JuliaSIMD / LoopVectorization.jl

Macro(s) for vectorizing loops.
MIT License
741 stars 66 forks source link

Performance issue with Zygote.jl-generated function within `@turbo` #489

Open MilesCranmer opened 1 year ago

MilesCranmer commented 1 year ago

I am trying to understand a performance issue I am seeing in DynamicExpressions.jl where using @turbo makes the evaluation kernels 4x faster, but makes the derivative kernels 10% slower. See the detailed benchmarks here: https://github.com/SymbolicML/DynamicExpressions.jl/pull/28#issuecomment-1529108964

My derivative kernels look like this:

@maybe_turbo turbo for j in indices((cumulator, dcumulator))
    x = op(cumulator[j])::T
    dx = diff_op(cumulator[j])::T * dcumulator[j]

    cumulator[j] = x
    dcumulator[j] = dx
end

(The @maybe_turbo turbo ... will turn into @turbo ... when turbo=true, but just @inbounds @simd ... otherwise. It will also remove the various type assertions in the scope.)

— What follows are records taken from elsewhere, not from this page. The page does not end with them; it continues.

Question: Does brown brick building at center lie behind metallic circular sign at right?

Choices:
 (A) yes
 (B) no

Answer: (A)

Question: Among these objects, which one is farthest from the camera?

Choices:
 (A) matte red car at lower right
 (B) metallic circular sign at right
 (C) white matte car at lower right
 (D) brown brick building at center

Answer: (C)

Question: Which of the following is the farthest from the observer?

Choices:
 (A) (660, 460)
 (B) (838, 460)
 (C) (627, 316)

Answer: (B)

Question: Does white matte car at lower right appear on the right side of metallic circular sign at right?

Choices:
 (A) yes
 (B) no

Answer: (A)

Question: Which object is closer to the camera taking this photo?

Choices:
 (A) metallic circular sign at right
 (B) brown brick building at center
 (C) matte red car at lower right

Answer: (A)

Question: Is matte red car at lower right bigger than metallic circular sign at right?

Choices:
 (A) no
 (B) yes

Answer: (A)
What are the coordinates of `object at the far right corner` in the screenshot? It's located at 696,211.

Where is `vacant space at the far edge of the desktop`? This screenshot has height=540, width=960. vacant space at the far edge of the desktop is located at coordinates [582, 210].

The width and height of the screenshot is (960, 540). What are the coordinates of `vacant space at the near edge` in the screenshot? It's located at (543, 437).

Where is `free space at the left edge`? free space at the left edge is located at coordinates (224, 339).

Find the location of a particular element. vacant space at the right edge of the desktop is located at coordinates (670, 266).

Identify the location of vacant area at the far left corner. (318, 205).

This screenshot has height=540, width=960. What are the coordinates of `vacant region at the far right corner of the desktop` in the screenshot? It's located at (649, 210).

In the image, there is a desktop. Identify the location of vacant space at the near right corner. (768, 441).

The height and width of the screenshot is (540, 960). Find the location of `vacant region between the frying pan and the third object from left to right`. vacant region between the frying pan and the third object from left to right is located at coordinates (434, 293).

To create the diff_op, I generate it using Zygote.jl here:

for op in unary_operators
    diff_op(x) = gradient(op, x)[1]
    push!(diff_unary_operators, diff_op)
end

I can try to create a MWE for this, but I quickly wanted to check if anything was obvious in how I am using @turbo here that might hurt performance rather than help it. For example, perhaps this diff_op is not being inlined correctly, and therefore not being optimized by @turbo? For the record I am not seeing any warnings about the derivative operator being incompatible, so I'm not quite sure why this is occurring.

Also - the diff_op in the benchmark is the derivative of one of +, -, *, /, cos, exp so nothing too crazy.

chriselrod commented 1 year ago

If you only care about operators like +, -, *, /, cos, and exp, you could instead using ForwardDiff following the approach I used in SimpleChains.jl.

Because LoopVectorization.@turbo works on Expr at a high level, it is only able to understand primitive operations. Therefore it will naively assume the operations it doesn't know are expensive. It can use the type of an operation to figure out what it is, but it won't introspect a more complicated function. So it would be possible to do better than the DualEval example above.

Note that ChainRules are defined on LoopVectorization.vmap.

I suggest poking around using Cthulhu to make sure there aren't any accidental type instabilities. Turning optimizations on will also tell you what is and isn't inlined.

MilesCranmer commented 1 year ago

Thanks for the quick and detailed response!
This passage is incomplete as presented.